Earlier this month, I took some much-needed time off to go on a cruise. I came home to a LinkedIn notification about “The big cost of not taking vacation,” reflecting on a CNN article regarding the vast number of vacation days forfeited by Americans. The author notes that people who travel tend to be happier with their jobs and companies than those who don’t.
It got me thinking (and researching) more about burnout and long-term care staffing problems. Certainly one piece of the puzzle is taking scheduled time off in order to refresh and gain perspective.
As I’ve noted in the past, there are many tactics employers can use to decrease burnout and turnover. In The keys to reducing turnover in LTC, I outlined the causes of the alarming rate of staff turnover in LTC, which can range from 55% to 75% for nurses and up to 100% for aides.
Preventing burnout in long-term care addressed training, staff scheduling and other adjustments that have been shown to reduce turnover. In another piece, I focused on ways to make long-term care jobs appealing enough to compete with less stressful jobs in the same salary range.

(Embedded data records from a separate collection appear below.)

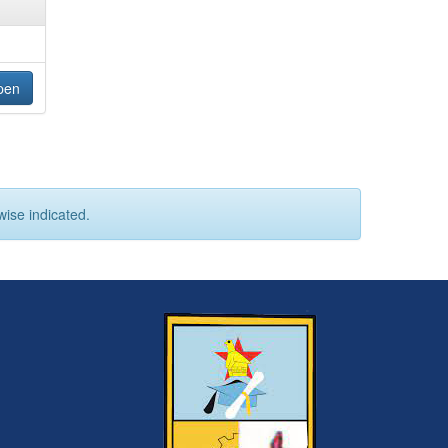
pen
wise indicated.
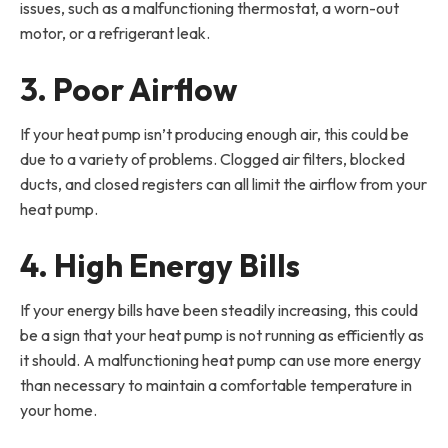
issues, such as a malfunctioning thermostat, a worn-out
motor, or a refrigerant leak.
3. Poor Airflow
If your heat pump isn’t producing enough air, this could be
due to a variety of problems. Clogged air filters, blocked
ducts, and closed registers can all limit the airflow from your
heat pump.
4. High Energy Bills
If your energy bills have been steadily increasing, this could
be a sign that your heat pump is not running as efficiently as
it should. A malfunctioning heat pump can use more energy
than necessary to maintain a comfortable temperature in
your home.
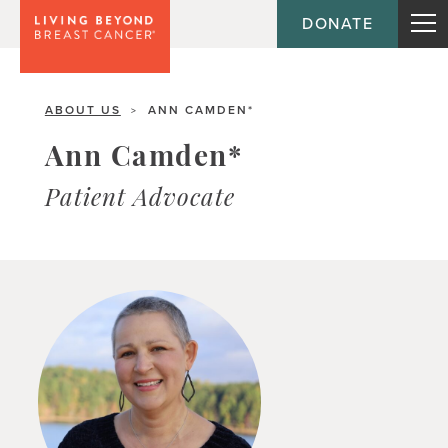
DONATE
ABOUT US
ANN CAMDEN*
>
Ann Camden*
Patient Advocate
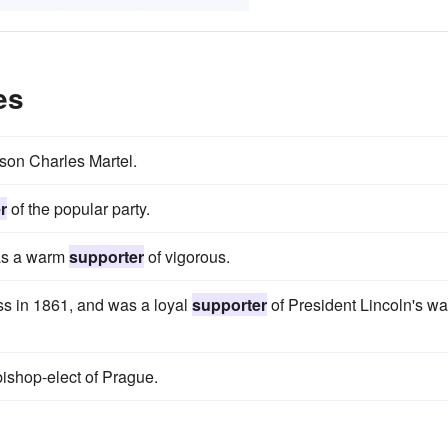
es
 son Charles Martel.
r
of the popular party.
 as a warm
supporter
of vigorous.
s in 1861, and was a loyal
supporter
of President Lincoln's wa
shop-elect of Prague.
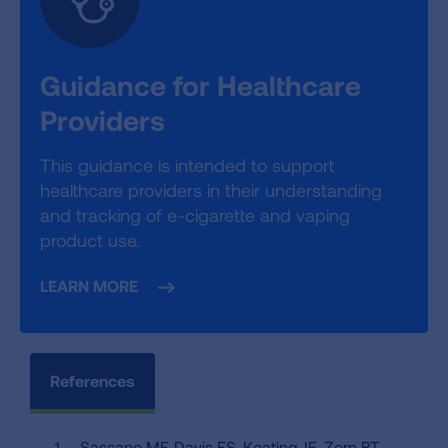
Guidance for Healthcare
Providers
This guidance is intended to support
healthcare providers in their understanding
and tracking of e-cigarette and vaping
product use.
LEARN MORE
References
Sassano MF, Davis ES, Keating JE, Zorn BT,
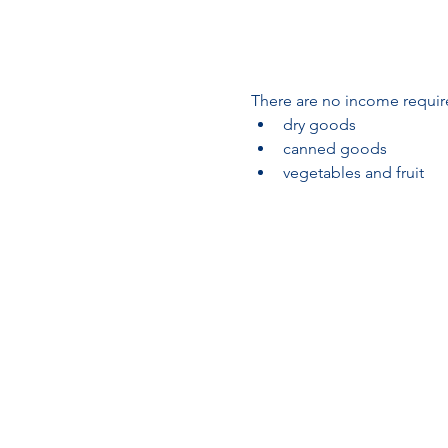
There are no income require
dry goods
canned goods
vegetables and fruit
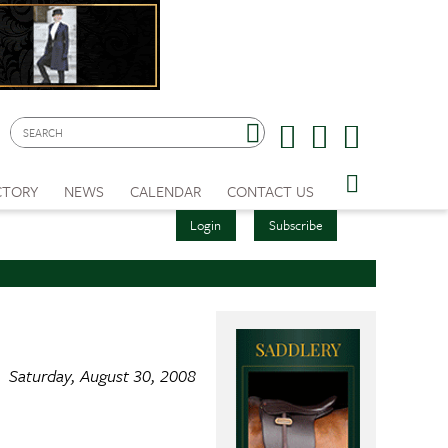
CTORY
NEWS
CALENDAR
CONTACT US
Login
Subscribe
Saturday, August 30, 2008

In my recent perusal of the research, I came upon a study that looked at factors contributing to the levels of anxiety experienced by staff members. The study suggested that the two biggest contributors to staff anxiety were “guilt about the care offered” because it wasn’t up to the standards of the individual workers and the “poor quality of the relationship with the residents’ family.”
Many of the suggestions I’ve offered in the articles noted above can improve the quality of care, but I was intrigued by the notion that improving relationships with residents’ families could have a significant impact on the anxiety levels of workers and thereby reduce burnout and turnover.